REQUIREMENT: Your answer must repeat all of the entries word for word, without any images.

Items from a dataset
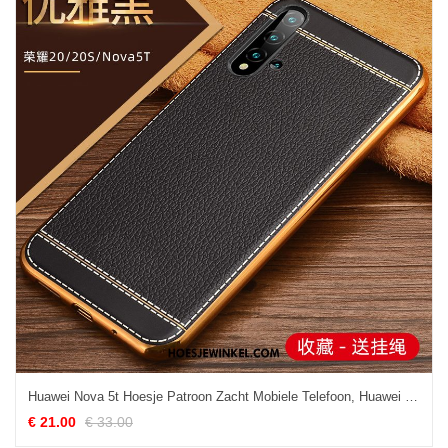
Huawei Nova 5t Hoesje Patroon Zacht Mobiele Telefoon, Huawei Nova 5t Hoesje Siliconen All Inclusive
€ 21.00
€ 33.00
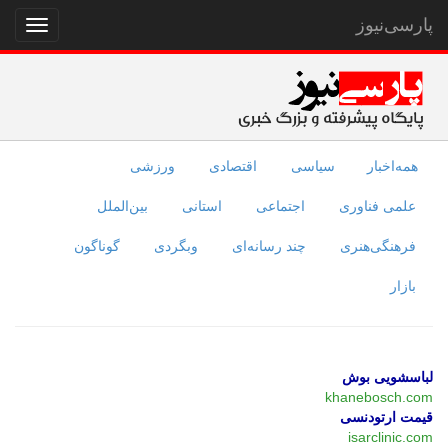
پارسی‌نیوز
نمایش
منو
همه‌اخبار
سیاسی
اقتصادی
ورزشی
علمی فناوری
اجتماعی
استانی
بین‌الملل
فرهنگی‌هنری
چند رسانه‌ای
وبگردی
گوناگون
بازار
لباسشویی بوش
khanebosch.com
قیمت ارتودنسی
isarclinic.com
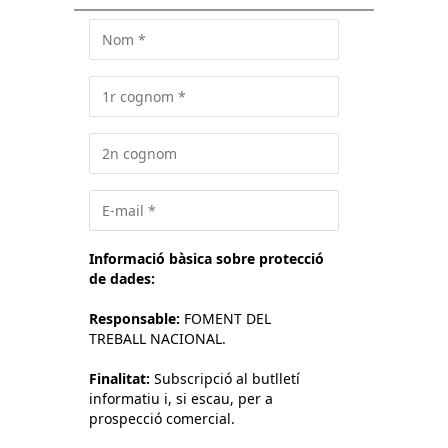
Informació bàsica sobre protecció
de dades:
Responsable:
FOMENT DEL
TREBALL NACIONAL.
Finalitat:
Subscripció al butlletí
informatiu i, si escau, per a
prospecció comercial.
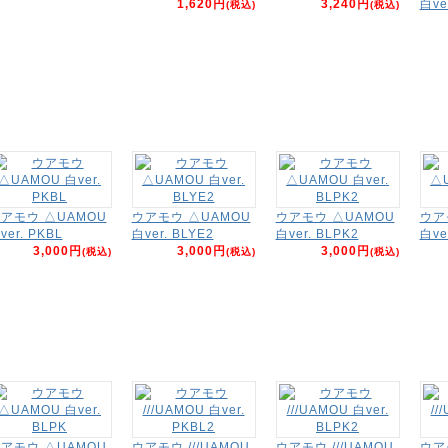
1,620円
3,240円
白ve
(税込)
(税込)
アモウ △UAMOU
ウアモウ △UAMOU
ウアモウ △UAMOU
ウア
ver. PKBL
白ver. BLYE2
白ver. BLPK2
白ve
3,000円
3,000円
3,000円
(税込)
(税込)
(税込)
アモウ △UAMOU
ウアモウ ///UAMOU
ウアモウ ///UAMOU
ウアモ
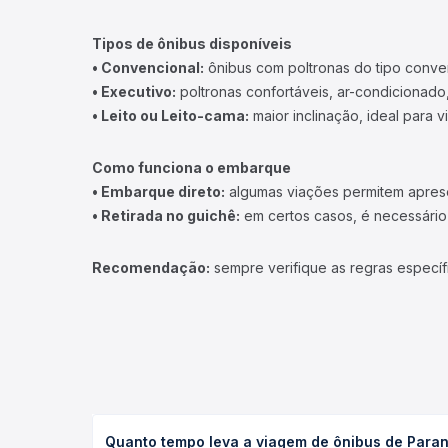
Tipos de ônibus disponíveis
• Convencional:
ônibus com poltronas do tipo conve
• Executivo:
poltronas confortáveis, ar-condicionado,
• Leito ou Leito-cama:
maior inclinação, ideal para 
Como funciona o embarque
• Embarque direto:
algumas viações permitem apresen
• Retirada no guichê:
em certos casos, é necessário r
Recomendação:
sempre verifique as regras específ
Quanto tempo leva a viagem de ônibus de Paran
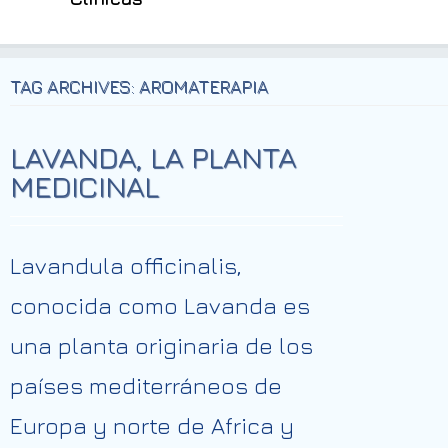
TAG ARCHIVES: AROMATERAPIA
LAVANDA, LA PLANTA
MEDICINAL
Lavandula officinalis,
conocida como Lavanda es
una planta originaria de los
países mediterráneos de
Europa y norte de Africa y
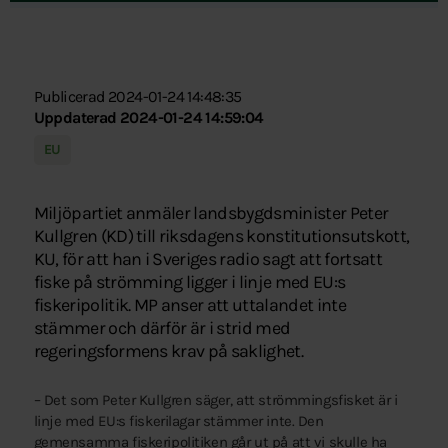
Publicerad 2024-01-24 14:48:35
Uppdaterad 2024-01-24 14:59:04
EU
Miljöpartiet anmäler landsbygdsminister Peter
Kullgren (KD) till riksdagens konstitutionsutskott,
KU, för att han i Sveriges radio sagt att fortsatt
fiske på strömming ligger i linje med EU:s
fiskeripolitik. MP anser att uttalandet inte
stämmer och därför är i strid med
regeringsformens krav på saklighet.
– Det som Peter Kullgren säger, att strömmingsfisket är i
linje med EU:s fiskerilagar stämmer inte. Den
gemensamma fiskeripolitiken går ut på att vi skulle ha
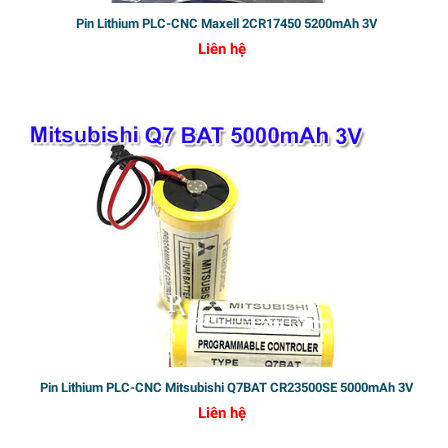
Pin Lithium PLC-CNC Maxell 2CR17450 5200mAh 3V
Liên hệ
Pin Lithium PLC-CNC Mitsubishi Q7BAT CR23500SE 5000mAh 3V
Liên hệ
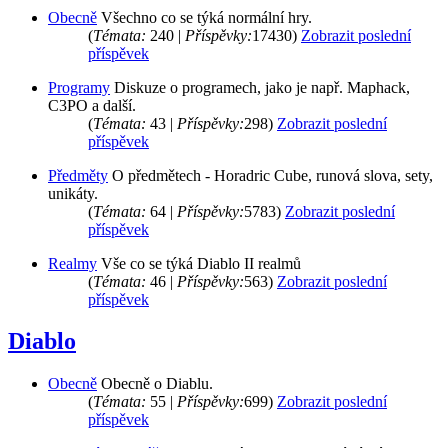
Obecně
Všechno co se týká normální hry.
(
Témata:
240 |
Příspěvky:
17430)
Zobrazit poslední
příspěvek
Programy
Diskuze o programech, jako je např. Maphack,
C3PO a další.
(
Témata:
43 |
Příspěvky:
298)
Zobrazit poslední
příspěvek
Předměty
O předmětech - Horadric Cube, runová slova, sety,
unikáty.
(
Témata:
64 |
Příspěvky:
5783)
Zobrazit poslední
příspěvek
Realmy
Vše co se týká Diablo II realmů
(
Témata:
46 |
Příspěvky:
563)
Zobrazit poslední
příspěvek
Diablo
Obecně
Obecně o Diablu.
(
Témata:
55 |
Příspěvky:
699)
Zobrazit poslední
příspěvek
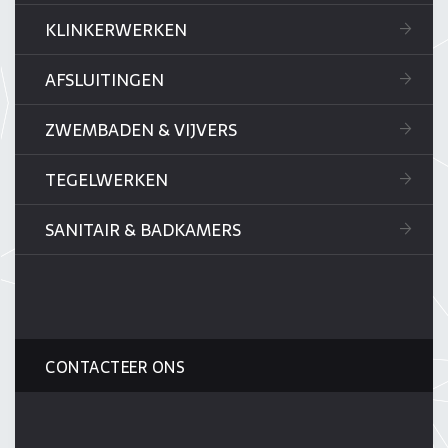
KLINKERWERKEN
AFSLUITINGEN
ZWEMBADEN & VIJVERS
TEGELWERKEN
SANITAIR & BADKAMERS
CONTACTEER ONS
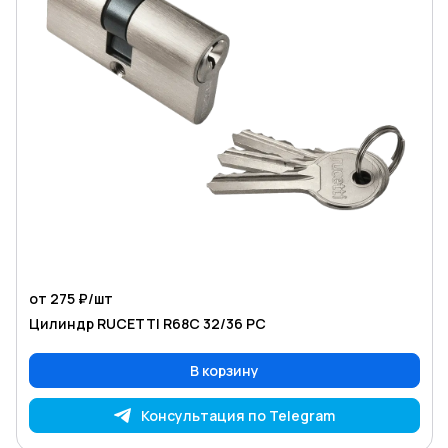
от 275 ₽/
шт
Цилиндр RUCETTI R68C 32/36 PC
В корзину
Консультация по Telegram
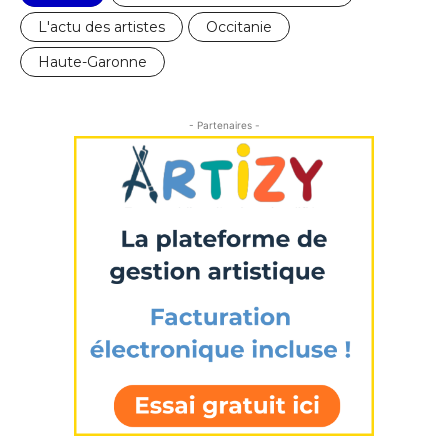
L'actu des artistes
Occitanie
Haute-Garonne
- Partenaires -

EXERCISE ANSWER:
Huawei Nova 5t Hoesje Patroon Zacht Mobiele Telefoon, Huawei Nova 5t Hoesje Siliconen All Inclusive
€ 21.00
€ 33.00
پارسی‌نیوز
نمایش
منو
همه‌اخبار
سیاسی
اقتصادی
ورزشی
علمی فناوری
اجتماعی
استانی
بین‌الملل
فرهنگی‌هنری
چند رسانه‌ای
وبگردی
گوناگون
بازار
لباسشویی بوش
khanebosch.com
قیمت ارتودنسی
isarclinic.com
Informació bàsica sobre protecció
de dades:
Responsable:
FOMENT DEL
TREBALL NACIONAL.
Finalitat:
Subscripció al butlletí
informatiu i, si escau, per a
prospecció comercial.
1,620円
3,240円
白ve
(税込)
(税込)
アモウ △UAMOU
ウアモウ △UAMOU
ウアモウ △UAMOU
ウア
ver. PKBL
白ver. BLYE2
白ver. BLPK2
白ve
3,000円
3,000円
3,000円
(税込)
(税込)
(税込)
アモウ △UAMOU
ウアモウ ///UAMOU
ウアモウ ///UAMOU
ウアモ
Tipos de ônibus disponíveis
• Convencional:
ônibus com poltronas do tipo conve
• Executivo:
poltronas confortáveis, ar-condicionado,
• Leito ou Leito-cama:
maior inclinação, ideal para 
Como funciona o embarque
• Embarque direto:
algumas viações permitem apresen
• Retirada no guichê:
em certos casos, é necessário r
Recomendação:
sempre verifique as regras específ
Quanto tempo leva a viagem de ônibus de Paran
TAG ARCHIVES: AROMATERAPIA
LAVANDA, LA PLANTA
MEDICINAL
Lavandula officinalis,
conocida como Lavanda es
una planta originaria de los
países mediterráneos de
Europa y norte de Africa y
Publicerad 2024-01-24 14:48:35
Uppdaterad 2024-01-24 14:59:04
EU
Miljöpartiet anmäler landsbygdsminister Peter
Kullgren (KD) till riksdagens konstitutionsutskott,
KU, för att han i Sveriges radio sagt att fortsatt
fiske på strömming ligger i linje med EU:s
fiskeripolitik. MP anser att uttalandet inte
stämmer och därför är i strid med
regeringsformens krav på saklighet.
– Det som Peter Kullgren säger, att strömmingsfisket är i
linje med EU:s fiskerilagar stämmer inte. Den
gemensamma fiskeripolitiken går ut på att vi skulle ha
Pin Lithium PLC-CNC Maxell 2CR17450 5200mAh 3V
Liên hệ
Pin Lithium PLC-CNC Mitsubishi Q7BAT CR23500SE 5000mAh 3V
Liên hệ
Obecně
Všechno co se týká normální hry.
(
Témata:
240 |
Příspěvky:
17430)
Zobrazit poslední
příspěvek
Programy
Diskuze o programech, jako je např. Maphack,
C3PO a další.
(
Témata:
43 |
Příspěvky:
298)
Zobrazit poslední
příspěvek
Předměty
O předmětech - Horadric Cube, runová slova, sety,
unikáty.
(
Témata:
64 |
Příspěvky:
5783)
Zobrazit poslední
příspěvek
Realmy
Vše co se týká Diablo II realmů
(
Témata:
46 |
Příspěvky:
563)
Zobrazit poslední
příspěvek
Diablo
Obecně
Obecně o Diablu.
(
Témata:
55 |
Příspěvky:
699)
Zobrazit poslední
příspěvek
KLINKERWERKEN
AFSLUITINGEN
ZWEMBADEN & VIJVERS
TEGELWERKEN
SANITAIR & BADKAMERS
CONTACTEER ONS
от 275 ₽/
шт
Цилиндр RUCETTI R68C 32/36 PC
В корзину
Консультация по Telegram
L'actu des artistes
Occitanie
Haute-Garonne
- Partenaires -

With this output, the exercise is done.